Fay said breathlessly, "It would be fair that way and he'd be getting the quick action he seems to want. Let's ask."

Stepping gingerly past the ranked crew members, conscious of the oyster-colored gaze, Paddy and Fay entered the familiar cabin which had taken them so far.

Zhri Khainga followed them, the port was slammed shut, they were cast adrift from the mother ship. Paddy and Fay stood stiffly, silently by the control deck; Zhri Khainga took a seat back in the cabin and leaned back at his ease.

"Now," he said, "I have complied exactly with your conditions. Here is your space-boat-we are alone. Take me to the hiding place of the data, I will call my own vessel, you may leave me and go your way in friendship. I have done my part. See to it that you keep good faith."

Paddy looked at Fay, rubbed his nose uneasily. "Well, now, to tell the truth, we'd like to look the ship over. Some of your men-by mistake, I'm saying might be asleep in the bilges or checking stores in the forward locker."

Zhri Khainga nodded. "By all means satisfy yourselves. In the meantime," he turned to Fay, "perhaps you will put your ship on course."

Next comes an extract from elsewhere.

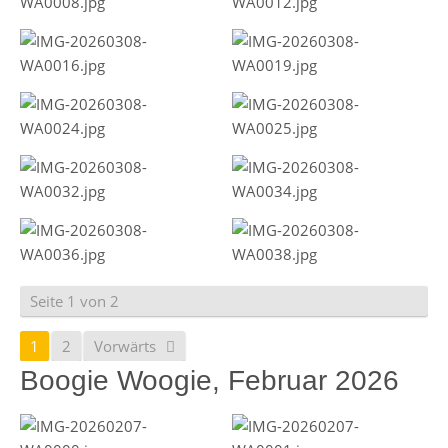
Seite 1 von 2
1
2
Vorwärts
Boogie Woogie, Februar 2026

Wordlessly Fay climbed up into the seat, threw the boat into space-drive and the vessel which had brought them from Koto twinkled an enormous distance astern.

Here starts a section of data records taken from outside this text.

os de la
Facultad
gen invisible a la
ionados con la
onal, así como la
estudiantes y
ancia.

Paddy came back. "Nothing," he grumbled. "Not hair nor hide."

Zhri Khainga nodded his head sardonically. "It troubles you that I keep to the terms of the bargain?"

Paddy muttered under his breath. Fay sat looking into the blank outside the port. Suddenly she pulled back the space-drive arm. The boat surged and sang into normal continuum once more.

"Look outside, Paddy," she said. "Around the hull."

"That's it," said Paddy. He pulled an air-suit from the rack, stepped in, zipped up the seam, set the bubble on his head while Zhri Khainga watched without words.

Paddy vanished outside the lock and Fay waited beside the controls, covertly eyeing the Koton, trying to fathom the weft of plot and plan below the dome of the shaven pate.

"I am thinking," said Zhri Khainga, "of great deeds. The wealth of any imagining shall be mine. I will give a quadrant of the planet to the plain of Arma-Geth-it shall be extended.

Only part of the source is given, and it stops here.